Papużki z kontrabandy
Ptaki egzotyczne hodowane w Czechach są tańsze niż w polskich sklepach zoologicznych, w których często trudno w ogóle kupić niektóre gatunki. Tak jest na przykład z aleksandrettą obrożną - pięknym żółtym ptakiem z czerwonym dziobem i charakterystyczną „obrożą” w upierzeniu na szyi. Hodowcy w Polsce bardzo sobie cenią ten gatunek. Najtańszy jest w Czechach. Ptaka chroni jednak Konwencja Waszyngtońska, do której przystąpiło 150 państw, w tym Polska. Nie można go ot tak kupić u naszych południowych sąsiadów i przewieźć przez granicę. Wszelkie próby w przypadku ich ujawnienia grożą poważnymi reperkusjami karnymi.
Przekonał się o tym 39-letni Czech, którego 13 września przyłapali na tym procederze celnicy z przejścia granicznego Pietraszyn-Sudzice. Turysta podczas odprawy zgłosił jedynie dwie butelki alkoholu. Celnikom wydało się to podejrzane. Zarządzono przeszukanie samochodu - renault 19. Pod maską silnika, w osłonie podszybia znaleźli siedem skrzyneczek ze sklejki. W nich zaś siedem młodych papużek - aleksandrett obrożnych. Gdyby nie ujawnienie przemytu, ptaki prawdopodobnie by zdechły - powiedziała nam Elżbieta Gowin, rzecznik prasowy cieszyńskiego Urzędu Celnego. Czecha zatrzymano w policyjnym areszcie w Krzyżanowicach. Następnego dnia w trybie doraźnym zasądzono wobec niego grzywnę. Szmugiel niezbyt mu się opłacił. Jak wyjaśnił, miał zarobić 500 czeskich koron. Obiecał mu je pewien polski hodowca, na którego zlecenie działał.
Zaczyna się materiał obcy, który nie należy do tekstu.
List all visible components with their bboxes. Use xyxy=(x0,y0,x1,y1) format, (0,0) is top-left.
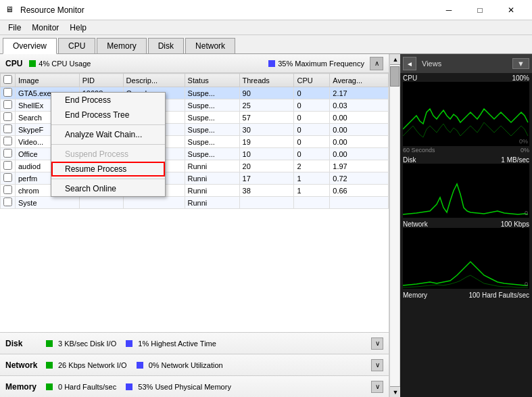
row-checkbox[interactable] xyxy=(3,185,12,194)
row-checkbox-cell[interactable] xyxy=(1,99,16,112)
row-checkbox-cell[interactable] xyxy=(1,112,16,124)
row-checkbox-cell[interactable] xyxy=(1,124,16,136)
tab-overview[interactable]: Overview xyxy=(3,38,57,54)
separator-1 xyxy=(51,124,165,125)
network-stats: 26 Kbps Network I/O 0% Network Utilizati… xyxy=(46,361,371,369)
cpu-collapse-button[interactable]: ∧ xyxy=(370,57,383,70)
menu-monitor[interactable]: Monitor xyxy=(26,22,64,34)
row-cpu: 0 xyxy=(294,136,330,148)
row-checkbox-cell[interactable] xyxy=(1,87,16,99)
row-avg: 0.66 xyxy=(330,185,389,197)
row-checkbox[interactable] xyxy=(3,173,12,182)
cpu-section-header: CPU 4% CPU Usage 35% Maximum Frequency ∧ xyxy=(0,54,389,73)
disk-section-header: Disk 3 KB/sec Disk I/O 1% Highest Active… xyxy=(0,332,389,354)
row-checkbox[interactable] xyxy=(3,137,12,145)
row-threads: 38 xyxy=(239,185,294,197)
row-threads: 30 xyxy=(239,124,294,136)
row-avg: 0.00 xyxy=(330,148,389,160)
scrollbar-up[interactable]: ▲ xyxy=(390,54,401,65)
table-row[interactable]: Syste Runni xyxy=(1,197,389,209)
views-dropdown-button[interactable]: ▼ xyxy=(512,58,529,69)
disk-stats: 3 KB/sec Disk I/O 1% Highest Active Time xyxy=(46,340,371,348)
disk-graph-block: Disk 1 MB/sec 0 xyxy=(400,155,532,219)
network-graph-canvas: 0 xyxy=(403,228,529,289)
disk-graph-canvas: 0 xyxy=(403,164,529,218)
right-panel-header: ◄ Views ▼ xyxy=(400,54,532,73)
row-checkbox-cell[interactable] xyxy=(1,197,16,209)
row-checkbox[interactable] xyxy=(3,149,12,158)
close-button[interactable]: ✕ xyxy=(495,0,527,20)
row-cpu: 1 xyxy=(294,172,330,185)
col-cpu[interactable]: CPU xyxy=(294,74,330,87)
row-checkbox-cell[interactable] xyxy=(1,172,16,185)
row-cpu: 0 xyxy=(294,124,330,136)
memory-title: Memory xyxy=(5,382,46,392)
row-checkbox[interactable] xyxy=(3,124,12,133)
row-avg: 0.72 xyxy=(330,172,389,185)
network-collapse-button[interactable]: ∨ xyxy=(371,359,383,371)
tab-cpu[interactable]: CPU xyxy=(58,38,95,53)
row-status: Runni xyxy=(185,197,239,209)
row-status: Suspe... xyxy=(185,124,239,136)
row-threads: 10 xyxy=(239,148,294,160)
select-all-checkbox[interactable] xyxy=(3,75,12,84)
memory-collapse-button[interactable]: ∨ xyxy=(371,381,383,393)
disk-blue-dot xyxy=(126,340,132,347)
maximize-button[interactable]: □ xyxy=(464,0,495,20)
context-end-process[interactable]: End Process xyxy=(51,93,165,108)
row-checkbox-cell[interactable] xyxy=(1,160,16,172)
menu-file[interactable]: File xyxy=(3,22,26,34)
bottom-sections: Disk 3 KB/sec Disk I/O 1% Highest Active… xyxy=(0,332,389,397)
row-avg: 0.00 xyxy=(330,124,389,136)
scrollbar-track xyxy=(390,65,400,386)
separator-3 xyxy=(51,179,165,179)
menu-help[interactable]: Help xyxy=(64,22,92,34)
row-checkbox[interactable] xyxy=(3,100,12,109)
cpu-graph-block: CPU 100% 0% 60 Seconds 0% xyxy=(400,73,532,155)
col-avg[interactable]: Averag... xyxy=(330,74,389,87)
row-checkbox[interactable] xyxy=(3,112,12,121)
scrollbar-down[interactable]: ▼ xyxy=(390,386,401,397)
context-suspend: Suspend Process xyxy=(51,147,165,162)
col-status[interactable]: Status xyxy=(185,74,239,87)
row-checkbox-cell[interactable] xyxy=(1,185,16,197)
context-search-online[interactable]: Search Online xyxy=(51,181,165,196)
cpu-table-container[interactable]: Image PID Descrip... Status Threads CPU … xyxy=(0,73,389,332)
col-image[interactable]: Image xyxy=(16,74,80,87)
context-end-process-tree[interactable]: End Process Tree xyxy=(51,108,165,122)
row-threads: 57 xyxy=(239,112,294,124)
row-threads: 19 xyxy=(239,136,294,148)
expand-button[interactable]: ◄ xyxy=(403,57,416,70)
col-desc[interactable]: Descrip... xyxy=(123,74,185,87)
row-avg xyxy=(330,197,389,209)
col-pid[interactable]: PID xyxy=(79,74,123,87)
row-status: Runni xyxy=(185,160,239,172)
row-checkbox-cell[interactable] xyxy=(1,148,16,160)
row-status: Runni xyxy=(185,172,239,185)
app-icon: 🖥 xyxy=(5,5,16,16)
row-checkbox[interactable] xyxy=(3,161,12,170)
row-checkbox-cell[interactable] xyxy=(1,136,16,148)
context-analyze-wait[interactable]: Analyze Wait Chain... xyxy=(51,127,165,142)
context-resume[interactable]: Resume Process xyxy=(51,162,165,177)
tabbar: Overview CPU Memory Disk Network xyxy=(0,35,532,54)
cpu-title: CPU xyxy=(5,59,22,68)
row-checkbox[interactable] xyxy=(3,197,12,206)
green-dot-icon xyxy=(29,60,36,67)
row-status: Runni xyxy=(185,185,239,197)
menubar: File Monitor Help xyxy=(0,20,532,35)
tab-disk[interactable]: Disk xyxy=(148,38,184,53)
main-scrollbar[interactable]: ▲ ▼ xyxy=(389,54,400,397)
disk-green-dot xyxy=(46,340,53,347)
cpu-graph-svg xyxy=(403,82,529,146)
col-threads[interactable]: Threads xyxy=(239,74,294,87)
tab-network[interactable]: Network xyxy=(185,38,235,53)
network-graph-block: Network 100 Kbps 0 xyxy=(400,219,532,290)
col-check[interactable] xyxy=(1,74,16,87)
row-checkbox[interactable] xyxy=(3,88,12,97)
minimize-button[interactable]: ─ xyxy=(433,0,464,20)
row-pid xyxy=(79,197,123,209)
scrollbar-thumb[interactable] xyxy=(390,66,400,87)
tab-memory[interactable]: Memory xyxy=(97,38,146,53)
disk-collapse-button[interactable]: ∨ xyxy=(371,337,383,350)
Konwencja Waszyngtońska, jak powiedziała nam rzecznik Gowin, nie rozróżnia ptaków wyłapywanych nielegalnie w tropikach i potem przemycanych do różnych krajów od okazów hodowlanych. Hodowcy zapewne uznają to za ułomność prawa, ale, niestety, trzeba go przestrzegać. Papużki zarekwirowane 13 września w Pietraszynie trafiły do chorzowskiego ZOO. Wcześniej celnicy z cieszyńskiego Urzędu przekazali tam już 38 papug. Niektórych gatunków ZOO wcześniej w ogóle nie miało.